Promoções ilegais de funcionários podem custar mandato a autarcasA Inspecção-Geral da Administração Local (DGAL) decidiu apertar a vigilância aos presidentes de câmara e de juntas de freguesia que promoveram ou tentaram promover os seus funcionários sem terem aplicado integralmente o sistema de avaliação da função pública (SIADAP).
As orientações dadas aos inspectores são claras: os autarcas que atribuíram prémios ou progressões nestas condições podem ser acusados do crime de peculato e perder o mandato.
Os funcionários envolvidos, e que acabaram por ter um aumento dos respectivos vencimentos, também não ficarão impunes e serão obrigados a devolver o dinheiro recebido.
O problema foi detectado durante a inspecção a uma autarquia, o que levou o responsável da DGAL, Orlando Nascimento, a enviar um comunicado a todos os inspectores, alertando que os autarcas que façam progressões gestionárias sem aplicarem o SIADAP correm o risco de perder o mandato por crime de peculato, já que se trata de "um aproveitamento de dinheiros públicos a favor de pessoas que não têm direito a recebê-los".
Numa circular interna, o inspector-geral alerta que o SIADAP "deve ser aplicado em bloco, não sendo admissível aos senhores presidentes das câmaras municipais que dele escolham as normas que lhes aprouver aplicar, esquecendo as restantes". Além disso, acrescenta, essa atribuição não pode escudar-se na "desculpa" de que os trabalhadores não devem ser prejudicados pela inacção do município.
O número de câmaras onde isso aconteceu não é divulgado nem pelo Governo nem pelos sindicatos, mas fonte oficial da secretária de Estado da Administração Local garantiu ao PÚBLICO que surgiram "vários pedidos de esclarecimento, a par da acção inspectiva da IGAL", o que levou a que "alguns presidentes de câmara recuassem no propósito de promoverem a alteração da posição remuneratória de funcionários, por opção gestionária, sem aplicação do regime legal do SIADAP".
Desde 2006, está em vigor um diploma que adapta o SIADAP à realidade autárquica e que foi revisto em Outubro de 2009. Pelo meio, entrou em vigor a Lei dos Vínculos Carreiras e Remunerações, que cria duas vias para os funcionários públicos progredirem na carreira.
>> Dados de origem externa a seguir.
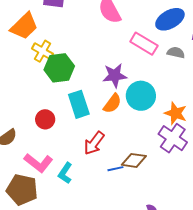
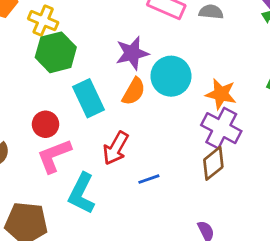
yellow cross: (43, 51) -> (43, 21), moved
brown diamond: (134, 160) -> (213, 163), moved, turned -40
pink L-shape: (38, 163) -> (54, 156), moved, turned 128
cyan L-shape: (65, 173) -> (82, 193), size x1.4

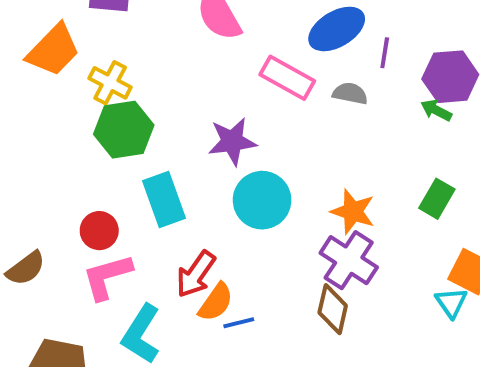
cyan circle: (171, 76) -> (262, 200), moved
orange semicircle: (134, 91) -> (216, 302), moved
brown diamond: (213, 163) -> (333, 309), turned -44

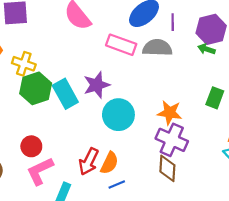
gray semicircle: (350, 93) -> (157, 48), size x1.5
cyan rectangle: (164, 200) -> (65, 94), moved
orange semicircle: (216, 302) -> (109, 163), moved

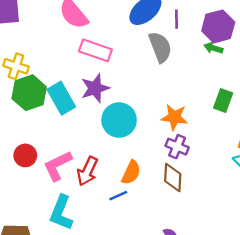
pink rectangle: (121, 45) -> (95, 50), moved
gray semicircle: (157, 48) -> (160, 47), turned 68
purple cross: (172, 140) -> (177, 147), size x0.7
orange semicircle: (109, 163) -> (131, 173), moved
pink L-shape: (40, 171) -> (58, 166), moved

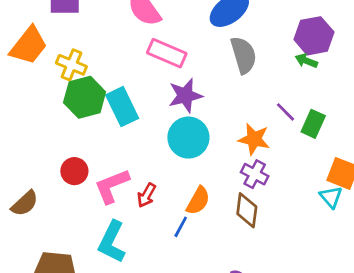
purple line: (177, 19) -> (286, 112), moved, turned -48
purple star: (95, 88) -> (185, 96), moved
red arrow: (87, 171) -> (147, 195), size x0.7
blue line: (118, 196) -> (181, 227), turned -42

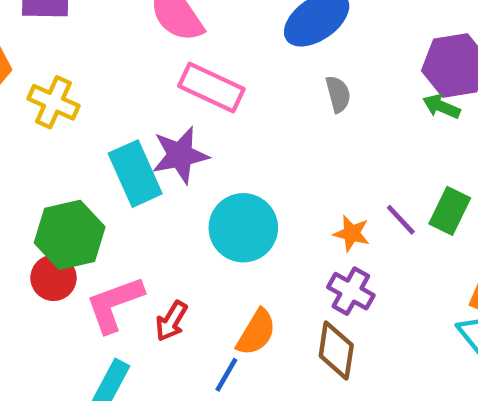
gray semicircle: (244, 55) -> (338, 94), size x0.6
purple star: (185, 96) -> (180, 155), moved
green hexagon: (85, 97) -> (70, 235), moved
purple line: (286, 112) -> (401, 220), moved
orange star: (254, 139) -> (352, 233), size x0.7

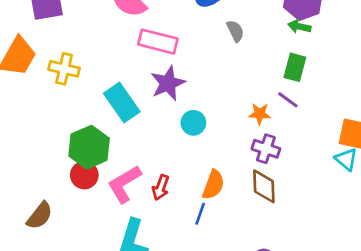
purple star: (180, 155) -> (168, 83), moved
green rectangle: (450, 211) -> (295, 67), moved
cyan circle: (243, 228) -> (193, 123), size x0.6

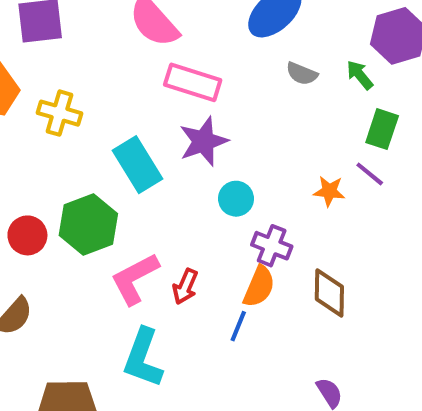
green arrow: (299, 26) -> (360, 75), moved, turned 35
gray semicircle: (235, 31) -> (302, 74), turned 135
purple cross: (266, 149) -> (272, 246), moved
red circle: (84, 175) -> (27, 235), moved

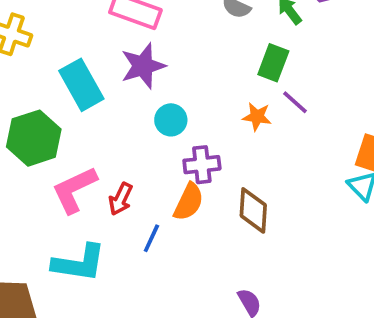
green rectangle: (382, 129) -> (273, 63), moved
purple cross: (272, 246) -> (202, 165), turned -30
blue line: (238, 326) -> (151, 238), moved
cyan L-shape: (143, 358) -> (79, 263), turned -104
Uma obrigatória - que ocorre sempre que os funcionários juntarem dez pontos na avaliação - e outra gestionária - que depende das notas obtidas em cada ano, das disponibilidades orçamentais e da decisão dos dirigentes dos serviços (que nas autarquias é o presidente da câmara ou da junta).
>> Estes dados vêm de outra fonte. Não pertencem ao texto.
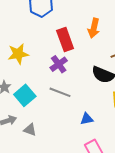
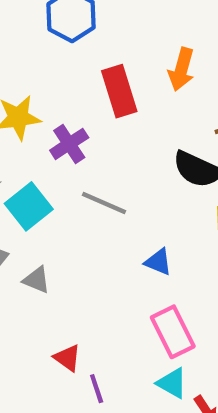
purple cross: (59, 64) -> (69, 144), moved
blue triangle: (87, 119) -> (158, 262), turned 32

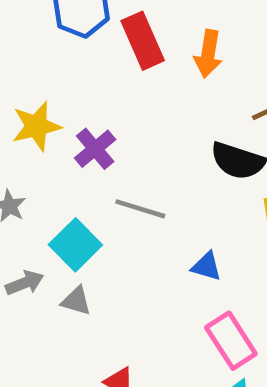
red rectangle: (119, 91) -> (143, 41), moved
cyan square: (29, 206) -> (75, 245), moved

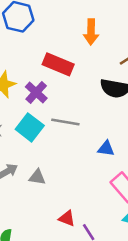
red rectangle: (143, 41) -> (58, 64), moved, turned -36
cyan square: (75, 245) -> (30, 127), moved

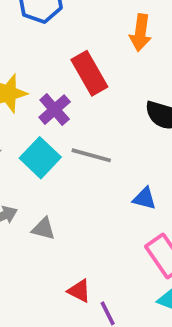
red rectangle: (58, 64) -> (89, 73), turned 32

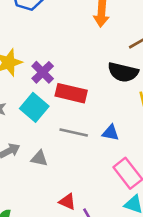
red rectangle: (89, 73) -> (71, 93), moved, turned -44
gray line: (91, 155) -> (74, 132), moved

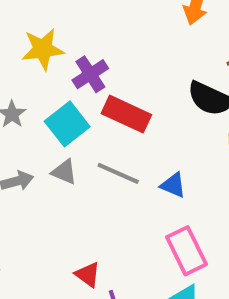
gray triangle: (39, 158) -> (64, 172), moved

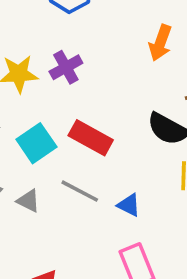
purple cross: (90, 74) -> (66, 67), moved
gray triangle: (64, 172) -> (28, 201), moved

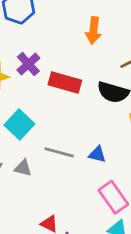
red rectangle: (91, 138) -> (65, 83), moved

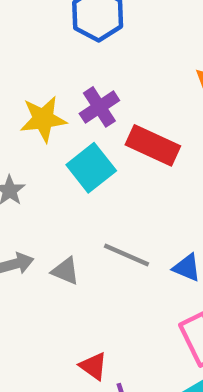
cyan square: (19, 125) -> (91, 168), moved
Para a IGAL, esta segunda hipótese só pode ser aplicada nas câmaras que avaliaram os funcionários à luz das regras do SIADAP. Caso não tenham aplicado este sistema de avaliação não podem fazê-lo. Nos sindicatos, a interpretação é outra. Para o Sindicato dos Trabalhadores da Administração Pública (Sintap) "o trabalhador não deve ser penalizado e ter que aguentar ainda mais tempo sem poder mudar de posição remuneratória". O dirigente José Abraão lembra que a própria Lei dos Vínculos prevê que quando os trabalhadores não foram avaliados entre 2004 e 2006 recebem um ponto por cada ano para efeitos de progressão na carreira. "Tudo isto é feito à luz das normas legais", justifica.
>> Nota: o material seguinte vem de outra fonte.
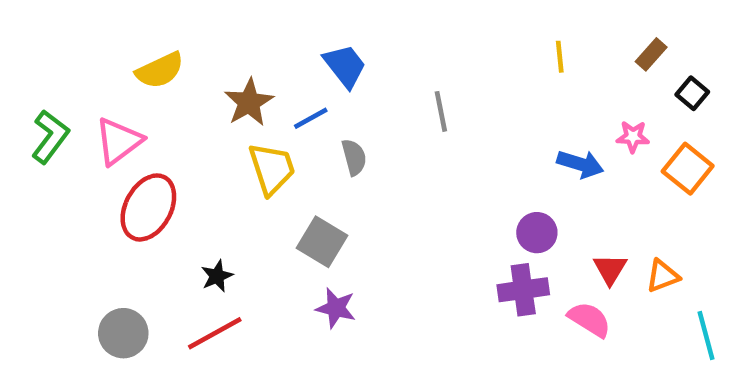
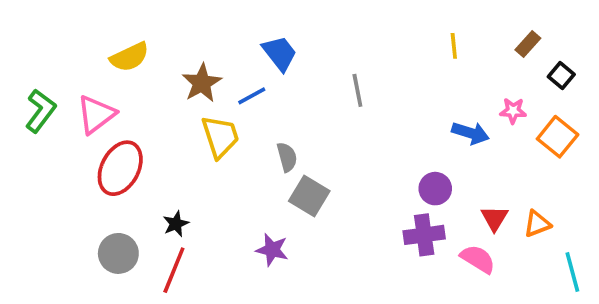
gray semicircle: (354, 157) -> (287, 157), moved
gray square: (322, 242) -> (309, 196), moved
gray circle: (123, 333) -> (118, 253), moved
red line: (215, 333) -> (174, 270), turned -39

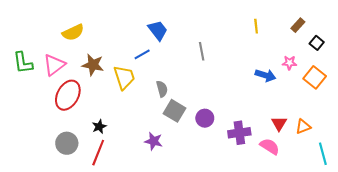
brown star: (202, 83) -> (93, 65), moved, turned -30
green L-shape: (41, 111) -> (23, 63), turned 135
purple circle: (435, 189) -> (205, 118), moved

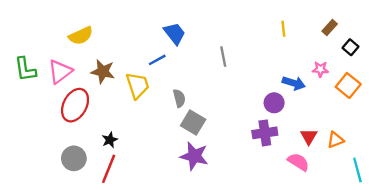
purple circle: (205, 118) -> (274, 103), moved
purple cross: (239, 133) -> (265, 133), moved
purple star: (154, 141) -> (194, 156), moved, size x1.4

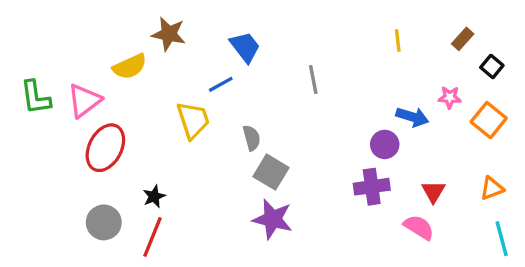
yellow semicircle: (81, 36) -> (130, 66), moved
brown star: (103, 72) -> (169, 34), moved
orange triangle: (335, 140) -> (492, 188), moved

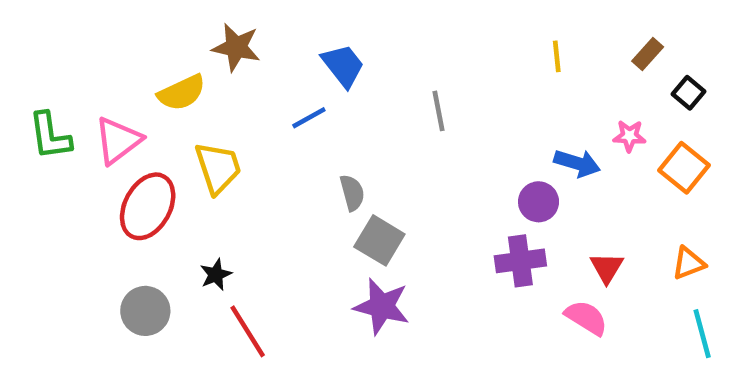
yellow trapezoid: (193, 120) -> (218, 168), moved
red line: (152, 237) -> (248, 331), moved, turned -54

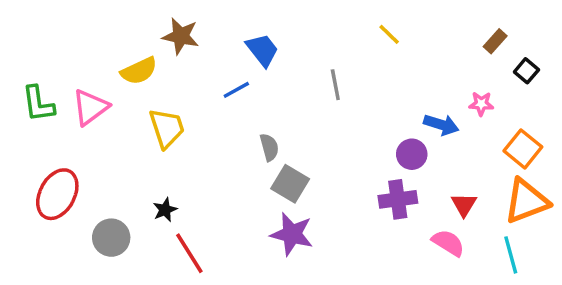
yellow line: (557, 56) -> (389, 34), moved, turned -40
orange square: (684, 168) -> (523, 149), moved
red ellipse: (148, 206) -> (57, 194), moved
orange triangle: (689, 263) -> (526, 201), size x1.8
cyan line: (702, 334) -> (511, 255), moved

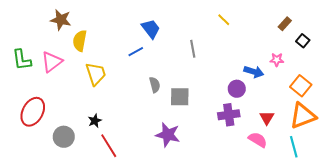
brown star: (181, 36) -> (61, 20), moved
yellow semicircle: (139, 71) -> (80, 41), turned 125
gray square: (290, 184) -> (180, 97), moved, turned -30

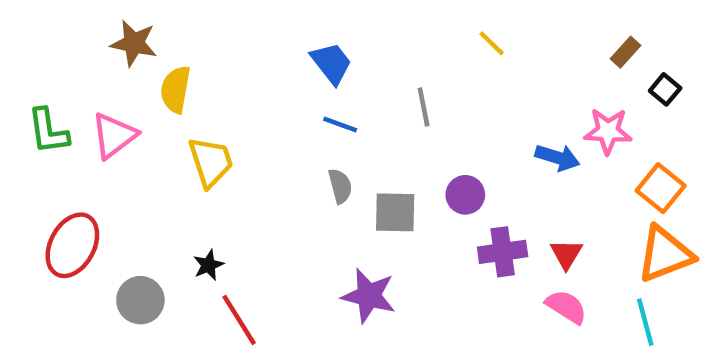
blue line: (136, 52) -> (340, 125), moved, turned 49
pink star: (277, 60) -> (608, 131), size x1.5
purple circle: (237, 89) -> (465, 195), moved
red triangle: (267, 118) -> (566, 254), moved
Mas não é só nas autarquias que a aplicação do SIADAP tem suscitado problemas. Cerca de três mil trabalhadores dos impostos ameaçam processar o director-geral por este ter revogado a contagem de pontos da avaliação de desempenho dos últimos três anos e que lhes permitiria progredir na carreira já este ano.
José Azevedo Pereira fez isto depois de ter recebido indicações da Direcção-Geral da Administração e do Emprego Público para aplicar quotas na distribuição desses pontos, o que reduz o universo de funcionários com progressão.